* WORK INSTRUCTION
Output word for word the lines from the one with "Mask anything matching" to the final line of the data, both ends included, but skip the pictures.

* GIVEN DATA
=======
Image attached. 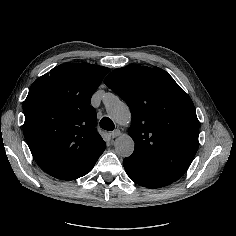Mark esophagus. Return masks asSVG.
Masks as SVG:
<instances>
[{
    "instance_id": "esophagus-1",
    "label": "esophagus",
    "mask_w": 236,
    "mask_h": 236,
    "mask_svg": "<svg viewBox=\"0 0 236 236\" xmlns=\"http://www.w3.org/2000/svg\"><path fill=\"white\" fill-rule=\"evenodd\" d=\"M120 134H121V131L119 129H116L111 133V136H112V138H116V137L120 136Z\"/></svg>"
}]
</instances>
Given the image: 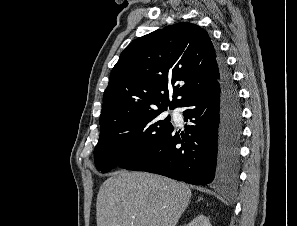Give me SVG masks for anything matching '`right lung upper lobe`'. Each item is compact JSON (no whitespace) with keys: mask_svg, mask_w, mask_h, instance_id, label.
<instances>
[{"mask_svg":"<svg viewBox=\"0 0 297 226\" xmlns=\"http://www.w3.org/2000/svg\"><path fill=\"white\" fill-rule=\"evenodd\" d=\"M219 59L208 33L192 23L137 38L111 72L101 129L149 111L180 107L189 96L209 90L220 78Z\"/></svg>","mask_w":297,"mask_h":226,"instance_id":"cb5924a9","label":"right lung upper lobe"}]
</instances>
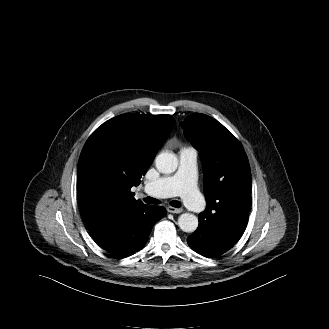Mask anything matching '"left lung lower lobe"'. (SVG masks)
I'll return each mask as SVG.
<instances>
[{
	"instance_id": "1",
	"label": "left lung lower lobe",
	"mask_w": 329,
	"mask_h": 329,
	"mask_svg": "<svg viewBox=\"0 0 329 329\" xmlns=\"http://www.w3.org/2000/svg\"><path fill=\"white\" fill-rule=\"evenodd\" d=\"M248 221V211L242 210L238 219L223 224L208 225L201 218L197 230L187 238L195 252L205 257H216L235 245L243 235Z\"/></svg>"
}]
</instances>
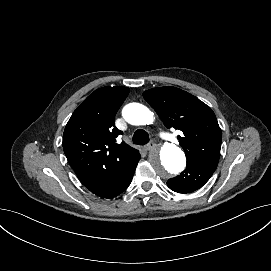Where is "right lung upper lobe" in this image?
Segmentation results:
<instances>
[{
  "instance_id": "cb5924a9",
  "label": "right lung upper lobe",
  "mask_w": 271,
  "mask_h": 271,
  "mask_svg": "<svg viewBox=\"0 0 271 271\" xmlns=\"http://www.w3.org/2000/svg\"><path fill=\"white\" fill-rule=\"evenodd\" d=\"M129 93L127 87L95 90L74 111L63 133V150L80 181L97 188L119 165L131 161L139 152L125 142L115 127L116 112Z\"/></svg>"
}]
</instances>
=======
* RESPONSE FOR THIS EXERCISE
Mask anything matching '"left lung lower lobe"'. (SVG masks)
I'll return each mask as SVG.
<instances>
[{
	"instance_id": "1",
	"label": "left lung lower lobe",
	"mask_w": 329,
	"mask_h": 329,
	"mask_svg": "<svg viewBox=\"0 0 329 329\" xmlns=\"http://www.w3.org/2000/svg\"><path fill=\"white\" fill-rule=\"evenodd\" d=\"M248 221V211L242 210L238 219L223 224L208 225L201 218L197 230L187 238L195 252L205 257H216L235 245L243 235Z\"/></svg>"
}]
</instances>
Where is "right lung upper lobe" in this image?
Segmentation results:
<instances>
[{
  "instance_id": "cb5924a9",
  "label": "right lung upper lobe",
  "mask_w": 271,
  "mask_h": 271,
  "mask_svg": "<svg viewBox=\"0 0 271 271\" xmlns=\"http://www.w3.org/2000/svg\"><path fill=\"white\" fill-rule=\"evenodd\" d=\"M129 93L127 87L95 90L74 111L63 133V150L80 181L97 188L119 165L131 161L139 152L125 142L115 127L116 112Z\"/></svg>"
}]
</instances>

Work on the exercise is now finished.